Resources from the CBS Community
- The Implications of AI on the Future of Education & Work: An MBA Perspective - A recent CBS graduate, Jane Bernhard, shares her experience of the influence of AI across education, the workplace, and in society.
- Raising ‘Responsible AI’ from the Ground Up - CBS’s Hongseok Namkoong reviews the importance of responsible AI and the potential ethical implications.

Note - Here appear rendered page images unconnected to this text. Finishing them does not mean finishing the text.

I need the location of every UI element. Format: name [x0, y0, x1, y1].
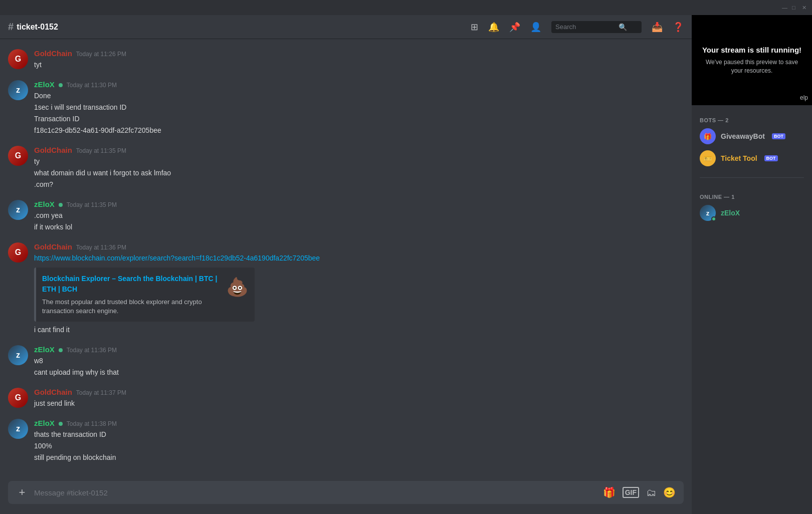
avatar: z	[8, 345, 28, 365]
members-icon[interactable]: 👤	[530, 22, 541, 33]
message-line: what domain did u want i forgot to ask l…	[34, 168, 684, 178]
app-layout: # ticket-0152 ⊞ 🔔 📌 👤 🔍 📥 ❓ G	[0, 15, 812, 514]
gif-icon[interactable]: GIF	[623, 487, 639, 498]
avatar: G	[8, 388, 28, 408]
online-indicator	[59, 348, 63, 352]
message-content: GoldChain Today at 11:37 PM just send li…	[34, 388, 684, 410]
emoji-icon[interactable]: 😊	[663, 486, 676, 498]
message-line: ty	[34, 156, 684, 167]
message-header: GoldChain Today at 11:26 PM	[34, 49, 684, 58]
message-group: G GoldChain Today at 11:36 PM https://ww…	[8, 240, 684, 338]
message-line: tyt	[34, 60, 684, 70]
bots-section: BOTS — 2 🎁 GiveawayBot BOT 🎫 Ticket Tool…	[692, 105, 812, 173]
add-attachment-button[interactable]: +	[16, 486, 28, 499]
message-header: GoldChain Today at 11:35 PM	[34, 146, 684, 154]
timestamp: Today at 11:36 PM	[67, 347, 117, 354]
message-line: if it works lol	[34, 222, 684, 232]
online-indicator	[59, 422, 63, 426]
message-line: still pending on blockchain	[34, 452, 684, 463]
message-header: zEloX Today at 11:35 PM	[34, 200, 684, 208]
message-text: Done 1sec i will send transaction ID Tra…	[34, 91, 684, 136]
message-line: w8	[34, 356, 684, 366]
search-input[interactable]	[555, 23, 616, 31]
search-icon: 🔍	[619, 23, 627, 31]
timestamp: Today at 11:30 PM	[67, 82, 117, 89]
channel-area: # ticket-0152 ⊞ 🔔 📌 👤 🔍 📥 ❓ G	[0, 15, 692, 514]
inbox-icon[interactable]: 📥	[652, 22, 663, 33]
member-name: Ticket Tool	[721, 154, 757, 162]
username: GoldChain	[34, 388, 72, 396]
avatar: 🎫	[700, 150, 716, 166]
transaction-id: f18c1c29-db52-4a61-90df-a22fc7205bee	[34, 125, 684, 136]
sidebar-item-giveawaybot[interactable]: 🎁 GiveawayBot BOT	[696, 125, 808, 147]
link-preview-title: Blockchain Explorer – Search the Blockch…	[42, 274, 220, 295]
message-group: G GoldChain Today at 11:37 PM just send …	[8, 386, 684, 412]
sidebar-divider	[700, 177, 804, 178]
link-preview-desc: The most popular and trusted block explo…	[42, 298, 220, 316]
message-text: https://www.blockchain.com/explorer/sear…	[34, 253, 684, 335]
timestamp: Today at 11:35 PM	[67, 201, 117, 208]
sidebar-item-zelox[interactable]: z zEloX	[696, 202, 808, 224]
message-line: .com?	[34, 179, 684, 190]
message-content: zEloX Today at 11:38 PM thats the transa…	[34, 419, 684, 464]
message-header: zEloX Today at 11:30 PM	[34, 80, 684, 89]
header-icons: ⊞ 🔔 📌 👤 🔍 📥 ❓	[471, 21, 684, 33]
message-group: z zEloX Today at 11:36 PM w8 cant upload…	[8, 343, 684, 381]
message-group: G GoldChain Today at 11:26 PM tyt	[8, 47, 684, 73]
username: zEloX	[34, 200, 55, 208]
right-sidebar: Your stream is still running! We've paus…	[692, 15, 812, 514]
hashtag-icon[interactable]: ⊞	[471, 22, 478, 33]
message-header: zEloX Today at 11:38 PM	[34, 419, 684, 427]
message-header: zEloX Today at 11:36 PM	[34, 345, 684, 354]
message-content: GoldChain Today at 11:26 PM tyt	[34, 49, 684, 71]
username: GoldChain	[34, 242, 72, 251]
message-header: GoldChain Today at 11:36 PM	[34, 242, 684, 251]
avatar: z	[700, 205, 716, 221]
close-button[interactable]: ✕	[802, 5, 808, 11]
message-input[interactable]	[34, 488, 597, 497]
message-content: zEloX Today at 11:35 PM .com yea if it w…	[34, 200, 684, 233]
help-icon[interactable]: ❓	[673, 22, 684, 33]
pin-icon[interactable]: 📌	[509, 22, 520, 33]
sidebar-item-tickettool[interactable]: 🎫 Ticket Tool BOT	[696, 147, 808, 169]
avatar: G	[8, 242, 28, 263]
avatar: G	[8, 49, 28, 69]
online-indicator	[59, 203, 63, 207]
bot-badge: BOT	[772, 133, 785, 139]
avatar: z	[8, 419, 28, 439]
title-bar: — □ ✕	[0, 0, 812, 15]
message-group: z zEloX Today at 11:30 PM Done 1sec i wi…	[8, 78, 684, 139]
input-icons: 🎁 GIF 🗂 😊	[603, 486, 676, 498]
message-group: z zEloX Today at 11:38 PM thats the tran…	[8, 417, 684, 466]
message-line: thats the transaction ID	[34, 429, 684, 440]
help-button[interactable]: elp	[800, 94, 808, 101]
message-line: Done	[34, 91, 684, 101]
sticker-icon[interactable]: 🗂	[646, 487, 656, 498]
member-name: zEloX	[721, 209, 740, 217]
timestamp: Today at 11:36 PM	[76, 244, 126, 251]
message-input-area: + 🎁 GIF 🗂 😊	[0, 481, 692, 514]
stream-preview: Your stream is still running! We've paus…	[692, 15, 812, 105]
avatar: G	[8, 146, 28, 166]
online-section: ONLINE — 1 z zEloX	[692, 182, 812, 228]
gift-icon[interactable]: 🎁	[603, 486, 616, 498]
stream-title: Your stream is still running!	[702, 46, 801, 54]
blockchain-link[interactable]: https://www.blockchain.com/explorer/sear…	[34, 254, 320, 262]
message-header: GoldChain Today at 11:37 PM	[34, 388, 684, 396]
message-text: w8 cant upload img why is that	[34, 356, 684, 378]
search-bar[interactable]: 🔍	[551, 21, 642, 33]
message-line: 1sec i will send transaction ID	[34, 102, 684, 113]
message-text: ty what domain did u want i forgot to as…	[34, 156, 684, 190]
bell-icon[interactable]: 🔔	[488, 22, 499, 33]
message-content: GoldChain Today at 11:36 PM https://www.…	[34, 242, 684, 336]
avatar: 🎁	[700, 128, 716, 144]
timestamp: Today at 11:38 PM	[67, 420, 117, 427]
channel-title: ticket-0152	[17, 23, 58, 32]
online-section-header: ONLINE — 1	[696, 190, 808, 202]
minimize-button[interactable]: —	[782, 5, 788, 11]
message-link-line: https://www.blockchain.com/explorer/sear…	[34, 253, 684, 264]
link-preview-content: Blockchain Explorer – Search the Blockch…	[42, 274, 220, 316]
username: zEloX	[34, 419, 55, 427]
message-text: tyt	[34, 60, 684, 70]
maximize-button[interactable]: □	[792, 5, 798, 11]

- Exploring Democracy in the Age of AI - In this YouTube video and transcript, CBS Professor Bruce Kogut talks about on the significant impact of AI on social and traditional media.
- Navigating the Ethical Concerns of Generative AI - The 2023 Klion Forum’s panel with expertise in media, law, and industry addresses the ethics of generative AI.
Limitations of Generative AI
- Accuracy and Hallucination
Generative AI sometimes produces "hallucinations"—confidently incorrect or fabricated information. For example, an AI might cite non-existent studies or create fictional data. Always verify the accuracy of AI-generated outputs. - Contextual Understanding
Generative AI lacks true understanding and common sense. While it can analyze patterns and generate plausible responses, it doesn’t grasp nuanced meanings or cultural subtleties. This can lead to outputs that miss the mark or fail to align with human intentions. - Dependence on Training Data
Generative AI models are only as good as the data they are trained on. If the training data is outdated, narrow in scope, or biased, the outputs will reflect those shortcomings. - Ethical Dilemmas in Automation
Over-reliance on generative AI can diminish human oversight and accountability, especially in areas like decision-making, hiring, or content moderation. Users must recognize where human intervention remains essential.